By E. EDUARDO CASTILLO
MEXICO CITY (AP) — Mexico's Congress opened a three-day debate Monday on the merits of legalizing marijuana for personal use, a policy backed by three former Latin American presidents who warned that a crackdown on drug cartels is not working.
Although President Felipe Calderon has opposed the idea, the unprecedented forum shows legalizing marijuana is gaining support in Mexico amid brutal drug violence.
Such a measure would be sure to strain relations with the United States at a time when the two countries are stepping up cooperation in the fight against drug trafficking. The congressional debate — open to academics, experts and government officials — ends a day before President Barack Obama arrives in Mexico for talks on the drug war.
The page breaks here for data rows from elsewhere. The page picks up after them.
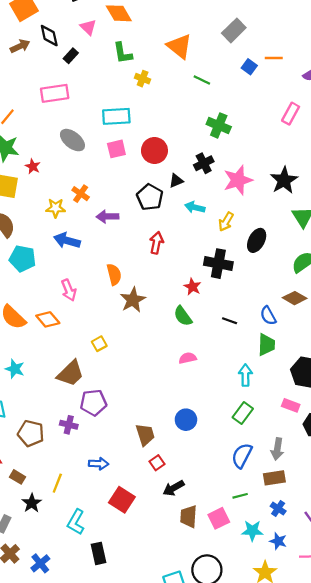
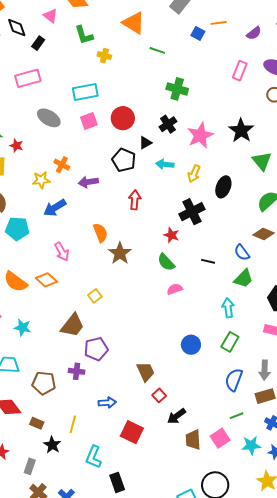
blue arrow: (67, 241) -> (55, 208), turned -40
black cross: (218, 264) -> (192, 212), turned -30
green trapezoid: (266, 345) -> (243, 278), turned 50
pink semicircle: (188, 358) -> (175, 289), moved
blue circle: (186, 420) -> (191, 345), moved

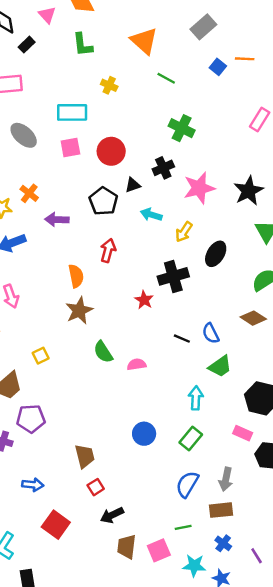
yellow cross: (104, 56) -> (109, 85), moved
orange semicircle: (100, 233) -> (76, 276), moved
blue semicircle: (242, 253) -> (211, 333), moved
green semicircle: (166, 262) -> (103, 352), moved

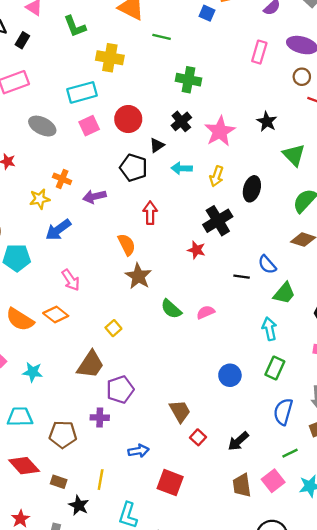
yellow cross: (109, 85) -> (110, 58), size x1.6
black star: (249, 191) -> (267, 122), size x0.7
black arrow: (112, 515) -> (238, 441), moved

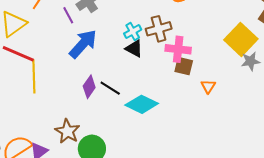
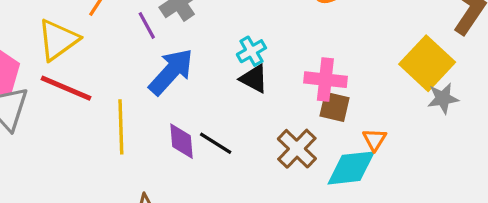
brown cross: (159, 29) -> (297, 149), moved, turned -30
yellow line: (34, 76) -> (121, 127), moved
purple diamond: (89, 87) -> (181, 141), turned -40
cyan diamond: (142, 104) -> (351, 168), moved, turned -32

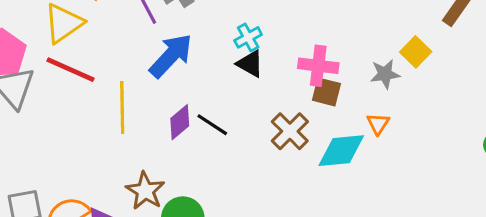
yellow square: (427, 63) -> (416, 52), size x0.6
gray star: (443, 98) -> (385, 74), moved
orange triangle: (374, 140) -> (378, 124), moved
purple diamond: (181, 141) -> (180, 122), turned 54

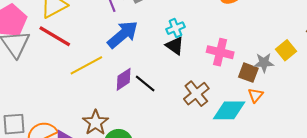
brown square: (326, 92) -> (248, 73), moved
yellow line: (122, 108) -> (86, 65), turned 56

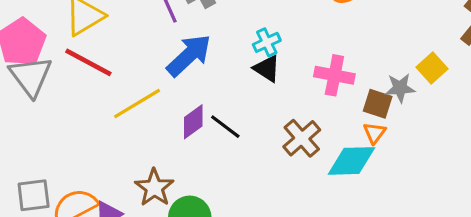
orange triangle: (256, 95) -> (375, 133), moved

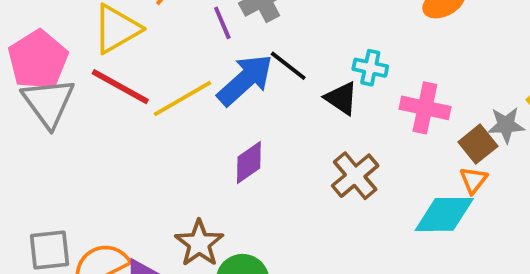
cyan cross: (267, 42) -> (370, 68), moved, turned 36
yellow line: (137, 103) -> (183, 99), moved
brown square: (378, 104) -> (478, 144), turned 32
black line: (225, 127) -> (288, 66), moved
brown cross: (302, 138) -> (355, 176), moved

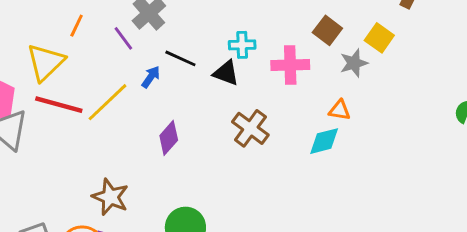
blue arrow: (245, 80) -> (151, 77), size x0.5
brown square: (478, 144) -> (327, 30), moved
orange triangle: (473, 180) -> (340, 110), turned -45
cyan diamond: (444, 214) -> (324, 141), size x0.7
brown star: (199, 243) -> (110, 197), moved

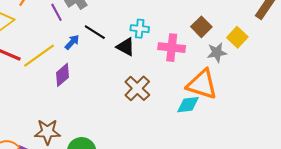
orange triangle: (340, 110) -> (202, 84), size x2.0
purple diamond: (169, 138) -> (63, 75), moved
brown star: (110, 197) -> (48, 132), moved, turned -30

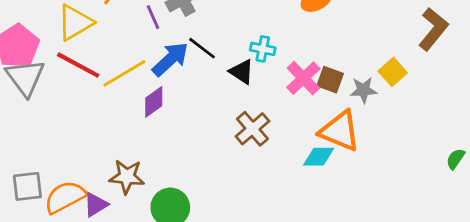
brown square: (201, 27) -> (330, 80), moved, turned -30
blue arrow: (72, 42) -> (170, 59), size x1.8
pink cross: (172, 48) -> (303, 78), turned 35

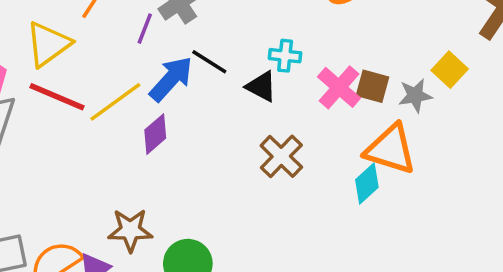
purple line: (153, 17) -> (145, 29), turned 50
cyan diamond: (319, 157) -> (367, 184), turned -36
Proponents had a boost in February when three former presidents — Cesar Gaviria of Colombia, Ernesto Zedillo of Mexico and Fernando Cardoso of Brazil — urged Latin American countries to consider legalizing the drug to undermine a major source of income for cartels.
The congressional discussion takes on a subject "that had been taboo" in our country, said opposition lawmaker Javier Gonzalez, adding that his Democratic Revolution Party supports legalizing personal marijuana consumption.
"What we don't want is to criminalize youths for consuming or possessing marijuana," he said.